A great example of this is the situation @Clwnbaby had mentioned in another thread where a public survival server is kept from restarting by continued support from multiple players on that server being constantly around to make sure someone is always alive on it.  When combined with human behavior and the game not designed around that sort of public long term play, resources end up being drained and the world ends up bare.

However, if you were to refocus the game design towards that style experience, the average public survival experience would suffer instead as many of the mechanics wouldn't even be touched upon and the user doesn't actually get the full experience.

So you kind of have a multi-prong problem here.  You could try to design and balance around each experience individually, however, then you're spending a large amount of development resources towards experiences a majority of your players will not experience.  You could focus on one experience, but then you have to choose which experience you focus on.  If you focus on the more long term experience, then you need to work out how to allow a majority of your users to experience this.  Otherwise, you end up once again with poor situation.

This is why I personally focus on the 100-200 day experience.  To be completely honest, achieving 100 days already means a player has sat and played over 13 hours straight.  That is quite a bit of time to ask an individual player to play.  Currently, in this amount of time, you get through just over a single year.  However, with the current design of items and gameplay, you generally don't utilize around 1/2 the content the game has.

At the end of the day, I feel it would be good to get an idea as to how Klei wants to handle these issues as it would indeed help us better offer feedback and suggestions that will work well with the game.

Klei knows better than to take the bait :/

I wonder why season harshness and monster waves are capped if sandbox is unintentional.

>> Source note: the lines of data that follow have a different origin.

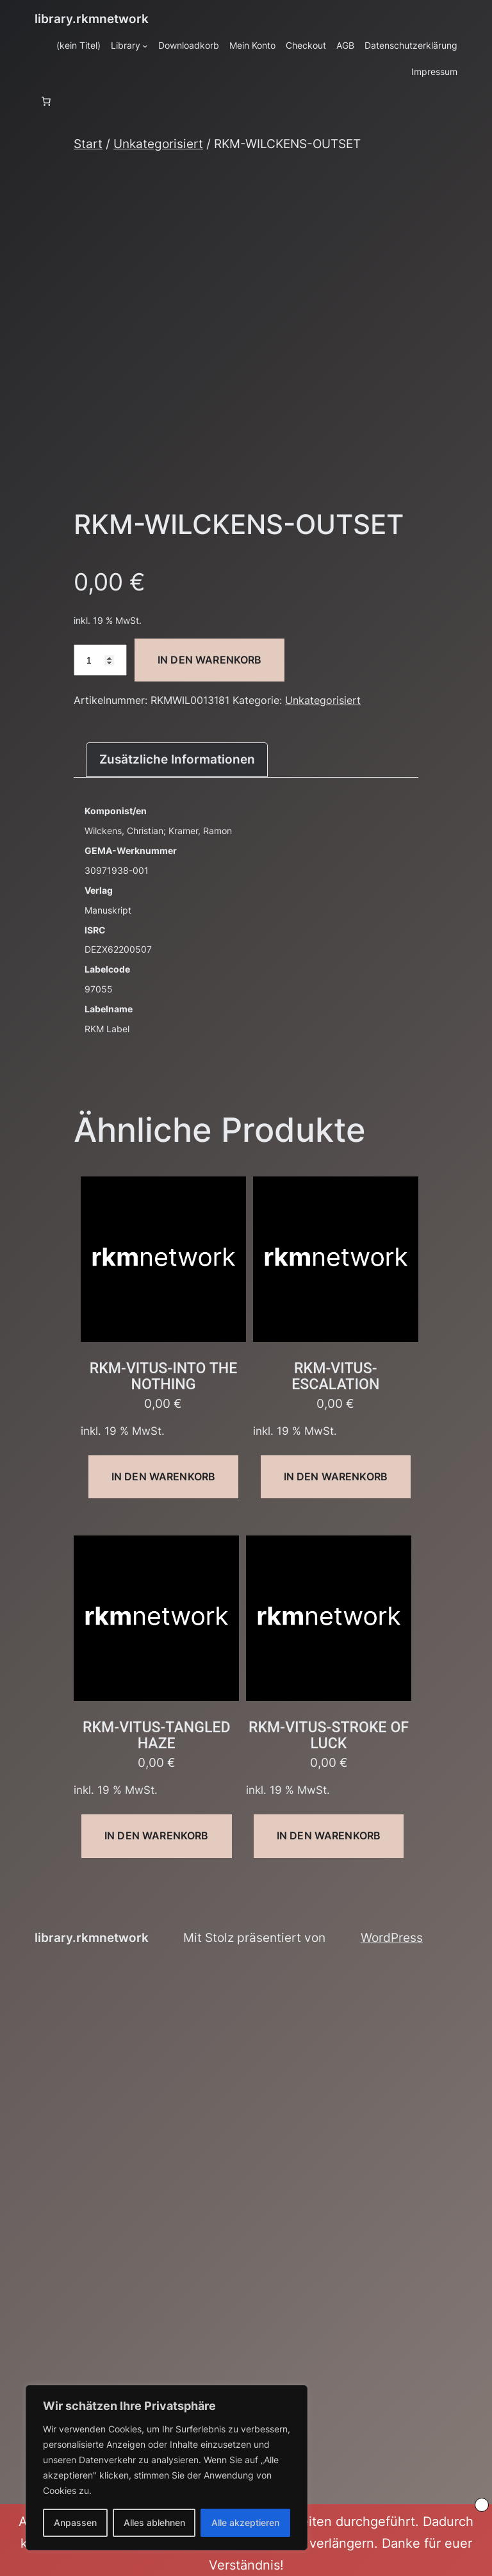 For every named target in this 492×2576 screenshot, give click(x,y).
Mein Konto (252, 45)
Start (88, 143)
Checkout (306, 45)
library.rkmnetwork (92, 18)
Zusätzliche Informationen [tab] (177, 759)
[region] (167, 2467)
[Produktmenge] (100, 660)
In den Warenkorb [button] (163, 1476)
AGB (345, 45)
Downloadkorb (188, 45)
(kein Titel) (78, 45)
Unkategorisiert (158, 143)
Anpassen (75, 2522)
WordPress (392, 1937)
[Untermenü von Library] (145, 46)
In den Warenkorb (210, 659)
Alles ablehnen (154, 2522)
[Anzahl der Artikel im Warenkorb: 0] (46, 101)
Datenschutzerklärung (411, 45)
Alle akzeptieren (245, 2522)
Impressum (434, 71)
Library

The nature of sandbox has the user creating content from many arrangement permutations, rather than the developer creating limited rehashes of Tentacles (two-swipe) Spider Warriors (lunge) and Wee MacTusk (follower targeting) that get solved in a week.

If they're expecting profit/sustainability, then they should be pumping out rose skins for existing users who have already purchased the game and finding ways to reduce the initial harshness (Telltale Heart, Regrowth) for those who have not.

 

Klei's position is that they are the provider of the medium of expression and what you do is your business, unless otherwise arranged.

On 12/12/2013 at 11:17 AM, JoeW said:

Make it clear that your creation is your own, and not by us.

Therefore if players are RPing WilsonxMaxwell on Klei servers, it does not necessarily mean that Klei supports WilsonxMaxwell.